Would you please copy the part of the material below that opens with the line containing "Kids would stare when she got out of" and closes with the line containing "Drakensberg Brewery"? Copy it exactly, and only it.

● **Given data**:
═══
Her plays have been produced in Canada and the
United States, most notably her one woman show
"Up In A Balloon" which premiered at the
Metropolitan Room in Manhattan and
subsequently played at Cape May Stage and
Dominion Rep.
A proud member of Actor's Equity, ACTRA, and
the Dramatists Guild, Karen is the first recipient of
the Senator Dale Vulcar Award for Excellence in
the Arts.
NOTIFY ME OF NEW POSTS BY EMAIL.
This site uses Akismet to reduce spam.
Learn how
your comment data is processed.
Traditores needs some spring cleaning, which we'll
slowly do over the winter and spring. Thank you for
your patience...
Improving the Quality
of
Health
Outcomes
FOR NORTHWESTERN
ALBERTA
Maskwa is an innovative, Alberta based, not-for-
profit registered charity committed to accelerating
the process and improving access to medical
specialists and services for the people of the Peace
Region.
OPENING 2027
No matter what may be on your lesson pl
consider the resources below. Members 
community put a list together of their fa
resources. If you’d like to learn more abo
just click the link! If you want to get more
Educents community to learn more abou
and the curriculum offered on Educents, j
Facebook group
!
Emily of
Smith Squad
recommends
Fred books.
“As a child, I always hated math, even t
═══
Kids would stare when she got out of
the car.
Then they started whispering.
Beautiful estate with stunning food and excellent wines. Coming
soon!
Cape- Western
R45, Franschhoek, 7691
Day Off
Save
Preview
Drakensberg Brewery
═══
● **Your response**:
Kids would stare when she got out of
the car.
Then they started whispering.
Beautiful estate with stunning food and excellent wines. Coming
soon!
Cape- Western
R45, Franschhoek, 7691
Day Off
Save
Preview
Drakensberg Brewery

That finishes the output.